Ya van veinticinco años desde la muerte de Salvador Dalí, un cuarto de siglo que ha pasado como una exhalación. Me tocó escribir sobre el caso para la revista Apsi y se diría que en ese momento estaba en la misma disposición existencial que ahora mismo: inventando a la carrera el modo de solucionar el problema de la escritura contra el tiempo. Lo único que en mis recuerdos pone una marca de anacronismo es la presencia de un teletipo en un pasillo de la revista, donde me ponía a esperar que el aparato, cuyo flujo de impresión era constante, trajera alguna novedad sobre el funeral del pintor.
Pocos habrían reparado en el tiempo transcurrido desde esta muerte célebre si no fuera porque en estos días el cuerpo de Dalí ha sido exhumado para extraerle muestras de ADN. Una mujer reclama ser su hija y la justicia española ha optado por comprobar su historia. Las series policiales -particularmente aquellas referidas a cold cases - nos recuerdan a cada rato que el recurso del ADN no estaba muy divulgado a comienzos de los 90, y que hoy se podrían aclarar entuertos del pasado de modo casi milagroso.

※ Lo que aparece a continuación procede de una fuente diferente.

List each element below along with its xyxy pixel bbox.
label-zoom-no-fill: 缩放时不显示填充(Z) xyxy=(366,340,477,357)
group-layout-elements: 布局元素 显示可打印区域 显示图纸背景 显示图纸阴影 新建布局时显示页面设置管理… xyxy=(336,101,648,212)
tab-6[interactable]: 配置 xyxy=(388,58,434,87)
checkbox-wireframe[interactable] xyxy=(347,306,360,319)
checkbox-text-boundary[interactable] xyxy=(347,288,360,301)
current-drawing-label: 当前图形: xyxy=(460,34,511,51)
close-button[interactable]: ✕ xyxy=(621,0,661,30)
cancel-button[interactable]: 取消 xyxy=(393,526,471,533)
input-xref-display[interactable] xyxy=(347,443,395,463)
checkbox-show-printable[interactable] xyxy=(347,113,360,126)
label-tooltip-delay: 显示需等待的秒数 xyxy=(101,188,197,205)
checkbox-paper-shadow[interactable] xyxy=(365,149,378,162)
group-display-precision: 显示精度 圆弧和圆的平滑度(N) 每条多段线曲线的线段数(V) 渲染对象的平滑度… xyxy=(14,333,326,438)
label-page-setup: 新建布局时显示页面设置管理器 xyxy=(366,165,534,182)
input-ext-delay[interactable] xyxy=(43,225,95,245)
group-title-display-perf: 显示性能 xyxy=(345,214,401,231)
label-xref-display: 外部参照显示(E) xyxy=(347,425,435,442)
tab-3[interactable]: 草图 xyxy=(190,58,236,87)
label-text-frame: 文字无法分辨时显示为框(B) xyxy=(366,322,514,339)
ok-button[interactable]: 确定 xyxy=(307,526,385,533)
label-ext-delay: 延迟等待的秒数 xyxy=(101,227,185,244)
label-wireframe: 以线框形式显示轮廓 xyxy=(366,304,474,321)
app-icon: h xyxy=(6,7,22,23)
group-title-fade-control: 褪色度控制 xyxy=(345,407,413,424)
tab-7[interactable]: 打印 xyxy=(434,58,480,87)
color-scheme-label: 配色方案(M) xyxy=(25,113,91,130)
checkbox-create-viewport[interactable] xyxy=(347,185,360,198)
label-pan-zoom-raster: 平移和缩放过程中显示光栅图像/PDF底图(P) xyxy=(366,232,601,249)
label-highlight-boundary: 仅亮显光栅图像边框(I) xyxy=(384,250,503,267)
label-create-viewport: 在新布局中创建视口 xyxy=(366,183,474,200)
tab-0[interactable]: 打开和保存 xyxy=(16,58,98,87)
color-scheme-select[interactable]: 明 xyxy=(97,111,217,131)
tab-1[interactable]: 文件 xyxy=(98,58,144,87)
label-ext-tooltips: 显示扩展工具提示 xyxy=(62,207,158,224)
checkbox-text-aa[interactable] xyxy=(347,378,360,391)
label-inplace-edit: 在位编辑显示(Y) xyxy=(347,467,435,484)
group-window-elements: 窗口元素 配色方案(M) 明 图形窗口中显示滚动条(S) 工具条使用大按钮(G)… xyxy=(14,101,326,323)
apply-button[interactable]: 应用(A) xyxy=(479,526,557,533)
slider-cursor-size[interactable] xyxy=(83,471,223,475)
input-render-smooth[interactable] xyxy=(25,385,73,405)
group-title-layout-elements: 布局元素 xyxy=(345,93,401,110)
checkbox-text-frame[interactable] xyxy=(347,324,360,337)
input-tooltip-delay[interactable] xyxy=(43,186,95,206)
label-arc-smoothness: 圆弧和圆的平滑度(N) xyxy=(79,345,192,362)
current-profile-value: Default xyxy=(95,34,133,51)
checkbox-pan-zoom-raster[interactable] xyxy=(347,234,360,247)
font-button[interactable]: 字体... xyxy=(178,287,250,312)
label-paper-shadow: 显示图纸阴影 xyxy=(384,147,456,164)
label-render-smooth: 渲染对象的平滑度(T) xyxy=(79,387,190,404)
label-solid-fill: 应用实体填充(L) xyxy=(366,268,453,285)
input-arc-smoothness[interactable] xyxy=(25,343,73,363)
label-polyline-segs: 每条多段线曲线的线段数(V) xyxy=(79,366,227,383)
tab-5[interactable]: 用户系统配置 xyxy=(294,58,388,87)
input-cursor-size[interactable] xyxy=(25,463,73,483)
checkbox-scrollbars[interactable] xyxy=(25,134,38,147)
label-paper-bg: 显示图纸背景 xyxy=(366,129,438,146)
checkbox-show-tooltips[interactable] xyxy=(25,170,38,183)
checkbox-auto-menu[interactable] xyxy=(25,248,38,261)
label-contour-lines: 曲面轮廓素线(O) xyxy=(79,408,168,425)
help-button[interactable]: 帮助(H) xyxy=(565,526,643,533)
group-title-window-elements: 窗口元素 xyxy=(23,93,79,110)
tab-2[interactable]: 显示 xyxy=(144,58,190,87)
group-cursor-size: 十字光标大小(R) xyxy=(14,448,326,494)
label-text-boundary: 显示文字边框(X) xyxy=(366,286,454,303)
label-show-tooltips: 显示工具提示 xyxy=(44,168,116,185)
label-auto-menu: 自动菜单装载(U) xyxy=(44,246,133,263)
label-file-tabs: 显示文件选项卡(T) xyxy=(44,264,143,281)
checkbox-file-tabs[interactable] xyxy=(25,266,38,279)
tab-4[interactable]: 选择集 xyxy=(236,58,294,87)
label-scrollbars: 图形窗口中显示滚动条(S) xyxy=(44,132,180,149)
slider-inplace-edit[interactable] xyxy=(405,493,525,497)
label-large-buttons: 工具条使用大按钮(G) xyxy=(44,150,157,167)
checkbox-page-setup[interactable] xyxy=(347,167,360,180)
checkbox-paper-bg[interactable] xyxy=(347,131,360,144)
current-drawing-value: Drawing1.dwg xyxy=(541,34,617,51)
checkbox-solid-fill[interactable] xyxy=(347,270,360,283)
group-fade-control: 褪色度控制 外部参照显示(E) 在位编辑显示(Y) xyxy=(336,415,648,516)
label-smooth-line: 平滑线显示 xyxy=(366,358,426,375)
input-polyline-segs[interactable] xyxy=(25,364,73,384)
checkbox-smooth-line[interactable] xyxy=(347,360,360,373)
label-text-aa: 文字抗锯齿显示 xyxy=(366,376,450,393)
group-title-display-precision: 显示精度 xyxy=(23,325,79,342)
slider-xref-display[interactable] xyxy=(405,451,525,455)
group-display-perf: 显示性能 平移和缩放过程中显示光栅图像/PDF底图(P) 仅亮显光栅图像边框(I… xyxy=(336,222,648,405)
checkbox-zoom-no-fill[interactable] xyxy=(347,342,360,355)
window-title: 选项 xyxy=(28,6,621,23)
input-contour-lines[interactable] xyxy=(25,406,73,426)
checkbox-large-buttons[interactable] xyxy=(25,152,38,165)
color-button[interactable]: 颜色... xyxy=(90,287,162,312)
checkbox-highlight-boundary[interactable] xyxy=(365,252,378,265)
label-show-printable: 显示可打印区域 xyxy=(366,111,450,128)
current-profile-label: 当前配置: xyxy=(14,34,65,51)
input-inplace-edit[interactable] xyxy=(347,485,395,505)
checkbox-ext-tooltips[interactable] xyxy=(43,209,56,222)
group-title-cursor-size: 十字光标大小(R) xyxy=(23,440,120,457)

Inventarse un sustituto ha sido un expediente de última hora para muchas personas que han carecido de un padre presente en sus vidas. Augusto D'Halmar -cuyo padre francés se fue para no volver justo antes de su nacimiento- se inventó todo un mundo de viajes, exotismo y -sobre todo- un mundo exclusivo al que nadie más del achaparrado medio nacional podía tener acceso. Ya sabemos, exclusivo, único, especial: adjetivos que sirven para aproximarnos al efecto que un niño amado rinde para su padre.
Una vez, en la calle San Diego, hace demasiado tiempo, un señor que andaba encorvado por lo alto que era, nos paró a mis amigos y a mí para conversar. Estaba achispado por el trago, sonriente. Había sido boxeador en un tiempo remoto y se parecía bastante a Anthony Queen. Entre las muchas cosas que dijo se me quedó esta: que el problema de Jesús era que no había tenido padre. Luego, como se trataba de un hombre de una inteligencia extraordinaria, se había inventado el mejor padre que se podía concebir: Dios.
Un sexólogo de los años 70 sostenía que en la condición antropológica masculina estaba el mandato de continuar y diseminar la especie. De ahí esa tendencia a seducir, engendrar y mandarse a cambiar que se dio tanto en los campos chilenos en el siglo XIX. Muchas veces he escuchado contar cuentos de esta índole de manera simpática, romantizada, dejando al margen de la historia el dolor del que crece sabiéndose abandonado. En la dimensión psicológica, esta constatación no es una herida, sino una estructura.
No sé si se ha pensado suficiente en el hecho de que Chile nació con el sello del abandono paterno. Un abandono que fue más bien renegación, suspensión de la paternidad. Quizás algo hay en nuestras inestabilidades colectivas, en nuestra imposibilidad de adherirnos a un orden, que se explique en ese lejano episodio traumático.